Texan, terriblement doué au fusil, issu d'une famille aux valeurs rigides, patriote et intelligent, le Chris Kyle d'Eastwood avait tout du personnage cliché prédestiné à rentrer dans le corps d'élite que forment les Navy SEAL. Nous le suivons au travers de quelques moments de sa vie où la personnalité du sniper se dessine peu à peu. Mais plus que son couple, plus que sa famille, c'est son arrivée en Irak au début des années 2000 qui va réellement construire le personnage. Cependant, le film va se contenter de rester à la surface d'une légende naissante. Oui, Chris Kyle est peu bavard. Oui, c'est l'armée qui constitue sa famille. Oui, il est convaincu de défendre son pays et de faire son devoir.
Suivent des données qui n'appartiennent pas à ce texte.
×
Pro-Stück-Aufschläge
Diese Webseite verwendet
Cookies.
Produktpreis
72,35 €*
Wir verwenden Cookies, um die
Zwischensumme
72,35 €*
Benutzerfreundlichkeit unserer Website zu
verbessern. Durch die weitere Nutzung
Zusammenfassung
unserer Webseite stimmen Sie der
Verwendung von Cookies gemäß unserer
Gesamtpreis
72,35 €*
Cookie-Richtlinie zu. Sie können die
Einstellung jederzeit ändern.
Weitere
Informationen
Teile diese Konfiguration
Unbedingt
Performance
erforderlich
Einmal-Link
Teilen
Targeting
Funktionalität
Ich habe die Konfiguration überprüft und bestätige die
Mais il ne gagne pas en profondeur pour autant.
Et c'est peut être ici que le bât blesse sur un film techniquement plutôt réussi. Face à Kyle que même sa femme ne parvient pas à comprendre, le spectateur se trouve face à un film qui ne pose aucune question. Et qui n'en pose que très peu. Quand le tireur d'élite atteint ses deux premières cibles, une femme et un enfant qui allait lancer une grenade sur une colonne de Marines, il hésite un peu. Mais si le coeur n'y était pas vraiment, il se contentera de dire à l'un de ses compagnons qu'il "n'imaginait pas ses premiers comme ça". Chris Kyle devient une légende dont il n'a pas grand chose à faire et dont il se soucie peu. Il ne suit qu'une seule et implacable logique : il fait son devoir, il défend son pays. Et plutôt que de se pencher sur la personnalité du sniper, le spectateur se retrouve à suivre son affrontement à distance contre un excellent tireur d'Al Qaeda.
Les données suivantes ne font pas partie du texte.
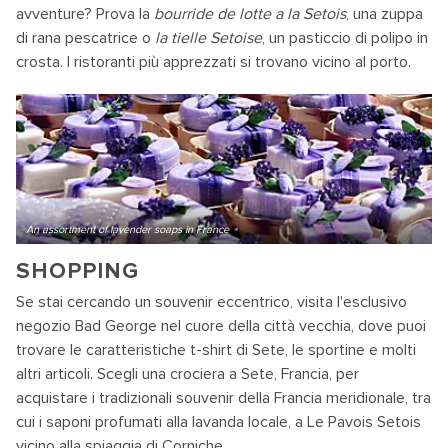
avventure? Prova la
bourride de lotte a la Setois
, una zuppa
di rana pescatrice o
la tielle Setoise
, un pasticcio di polipo in
crosta. I ristoranti più apprezzati si trovano vicino al porto.
An assortment of lavender soaps in France
SHOPPING
Se stai cercando un souvenir eccentrico, visita l'esclusivo
negozio Bad George nel cuore della città vecchia, dove puoi
trovare le caratteristiche t-shirt di Sete, le sportine e molti
altri articoli. Scegli una crociera a Sete, Francia, per
acquistare i tradizionali souvenir della Francia meridionale, tra
cui i saponi profumati alla lavanda locale, a Le Pavois Setois
vicino alla spiaggia di Corniche.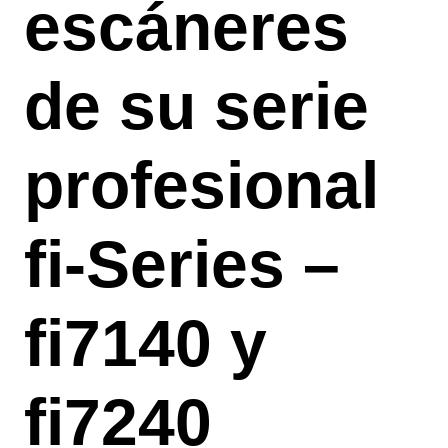
escáneres
de su serie
profesional
fi-Series –
fi7140 y
fi7240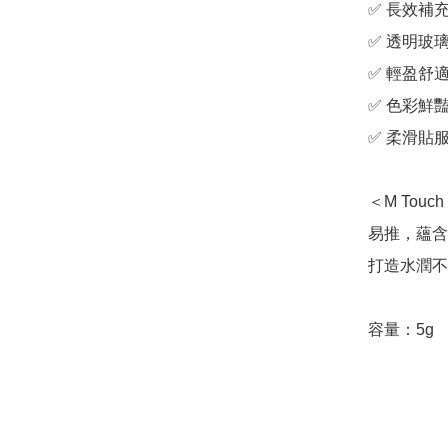
✅ 長效補
✅ 透明玻
✅ 輕盈舒適
✅ 色彩鮮豔
✅ 柔滑貼服
＜M To
易推，蘊含
打造水潤不
容量：5g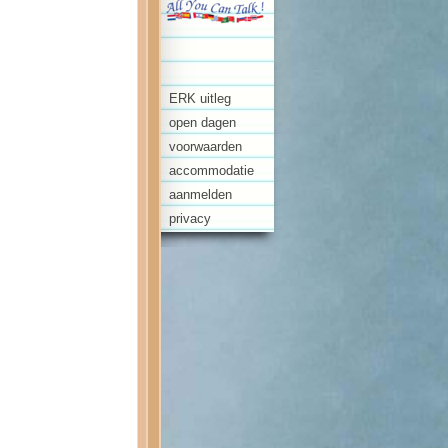
ERK uitleg
open dagen
voorwaarden
accommodatie
aanmelden
privacy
Voilà où American Sniper est réussi. Même si le champ d'un tireur d'élite est forcément réduit face à celui d'un simple Marine, comme Chris Kyle, Clint Eastwood nous plonge dans une guerre en Irak à la fois distante et à la fois prenante par sa violence. Et à l'exception de quelques scènes aériennes en images de synthèse relativement moches aujourd'hui, le réalisateur réussit son travail.
Pour autant, cela ne parvient pas à masquer totalement un scénario un peu creux qui évite les questions qu'il aurait pu se poser sur la conduite de cette guerre. Détaché, American Sniper l'est même lorsqu'il quitte l'armée et revient définitivement aux US. Fidèle à lui même, le personnage principal reste fermé à sa famille et au spectateur. Le retour à une vie famille normale de Chris Kyle se fera rapidement et d'un seul déclic lors d'un rendez-vous de ce dernier avec un psychiatre dans un hôpital militaire. Encore une fois, le sentiment se trouver face à la mise sur pied d'une légende se fait fortement sentir. Et la sensation est renforcée par des images réelles de l'hommage très fort rendu par les américains après le décès du véritable Chris Kyle, ainsi que par le générique totalement silencieux qui s'en suit.
Si American Sniper est un film d'action ou de guerre plutôt réussi dans son ensemble, je m'interroge un peu plus sur son aspect biopic. Dans cette période où ce genre de films est à la mode, je ne parviens pas à saisir le message que Clint Eastwood tente de faire passer. Trop léger pour s'interroger aux impacts de cette guerre en Irak et parfois un peu trop distant pour se montrer réellement pro guerre, le réalisateur ne propose ni message clair, ni pistes de réflexions sérieuses à ses spectateurs. Tout de même assez réussi, American Sniper est un film qu'il est intéressant de voir. Si l'on a pas peur d'en ressortir sur sa faim.